Car le festival « off » a atteint un point de bascule. « Nous ne comptons pas sur les entrées de salles pendant ces trois semaines pour rentabiliser la création » balance Valérie qui travaille à la diffusion de spectacles. « Le but, en étant ici, n’est pas de faire du chiffre d’affaires, mais d’être vus par des programmateurs », propriétaires ou directeur de théâtres, chargés de services culturels au sein de communes, etc... « Les compagnies ont globalement de moins en moins de moyens, les programmateurs tirent les prix par le bas, conséquences directes de la baisse des aides. C’est terrible  » conclut-elle.

« Le temps où les compagnies repartent avec 50 dates n’existe plus »

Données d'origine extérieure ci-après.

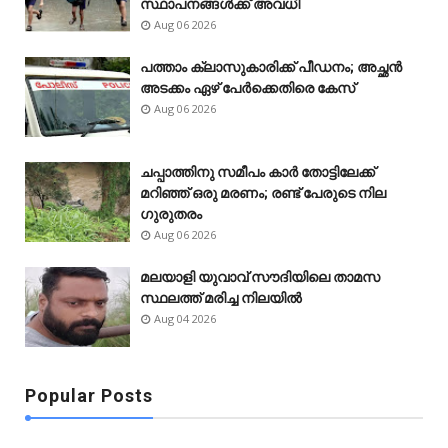
സ്ഥാപനങ്ങൾക്ക് അവധി
Aug 06 2026
പത്താം ക്ലാസുകാരിക്ക് പീഡനം; അച്ഛൻ
അടക്കം ഏഴ് പേർക്കെതിരെ കേസ്
Aug 06 2026
ചപ്പാത്തിനു സമീപം കാർ തോട്ടിലേക്ക്
മറിഞ്ഞ് ഒരു മരണം; രണ്ട് പേരുടെ നില
ഗുരുതരം
Aug 06 2026
മലയാളി യുവാവ് സൗദിയിലെ താമസ
സ്ഥലത്ത് മരിച്ച നിലയിൽ
Aug 04 2026
Popular Posts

L’an passé, le comédien ciotaden Yann Le Corre, est venu jouer sa création Quand je serai grand... je veux être Van Gogh dans la seule et unique salle de quarante places du Théâtre du balancier, dont « le directeur nous a beaucoup aidé » tient-il à préciser. Venu à trois, avec l’équipe de production de César Événements, l’acteur, seul sur scène, a mené ces trois semaines à un train d’enfer. « Je me levais Van Gogh, je dormais Van Gogh, je mangeais Van Gogh » résume-t-il aujourd’hui, alternant les interminables séances de tractage dans les rues d’Avignon et les « 22 représentations » de sa création. Le tout avec un budget de l’ordre de 11000 euros, prenant en charge la location du créneau, le tirage des affiches et flyers, son cachet, l’hébergement et les repas. Outre le fait de rencontrer un public de connaisseurs, l’objectif affiché était d’entrer en contact avec « les 7 ou 8 programmateurs qui ont franchi la porte du théâtre sur la durée du festival pour assister à la représentation ». Avec à la clé des « dates », condition sine qua non pour rentrer dans ses frais.

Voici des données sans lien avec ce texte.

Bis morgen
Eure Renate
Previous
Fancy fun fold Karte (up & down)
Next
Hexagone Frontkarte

« Nous avons calculé qu’un spectacle qui arrive à une jauge de 80% [de remplissage], sur les trois semaines, - ce qui est vraiment très satisfaisant - continue à perdre de l’argent ! » déplore David Nathanson, le président de « Les Sentinelles », une fédération de compagnie du spectacle vivant. « Et nous avons même fait le calcul, sans prendre en compte le salaire des comédiens - ce qui est illégal ! - et bien le spectacle continue à perdre de l’argent... Si le nombre de théâtres et de spectacles proposés au « off » augmentent, il n’en est pas de même du nombre de spectacles ni du nombre des programmateurs, et de salles dans lesquelles nous pouvons tourner ensuite » expose le professionnel. « Cette situation ne poserait pas de problème si à la sortie du festival, les compagnies pouvaient aligner 100 à 150 dates ! Mais cela n’existe plus, lorsque celle-ci obtiennent 15 à 20 dates, c’est déjà un très beau résultat ». « Désormais, sans subvention, le modèle économique sur lequel nous sommes est dépassé, il est à revoir ». Et pour cela, « il nous faut tout mettre sur la table, avec les théâtres - qui sont nos partenaires privilégiés -, les compagnies, les diffuseurs, les programmateurs, les administrateurs du off, avec tout le monde ».

Avignon peut être un «  miroir au alouettes », ou un « formidable tremplin » reprend Yann Le Corre, «  pour un artiste de la Région comme moi, il suffit de faire 100 kilomètres et j’ai présenté ma création au monde entier ! », conclut-il, habité par la passion de son métier.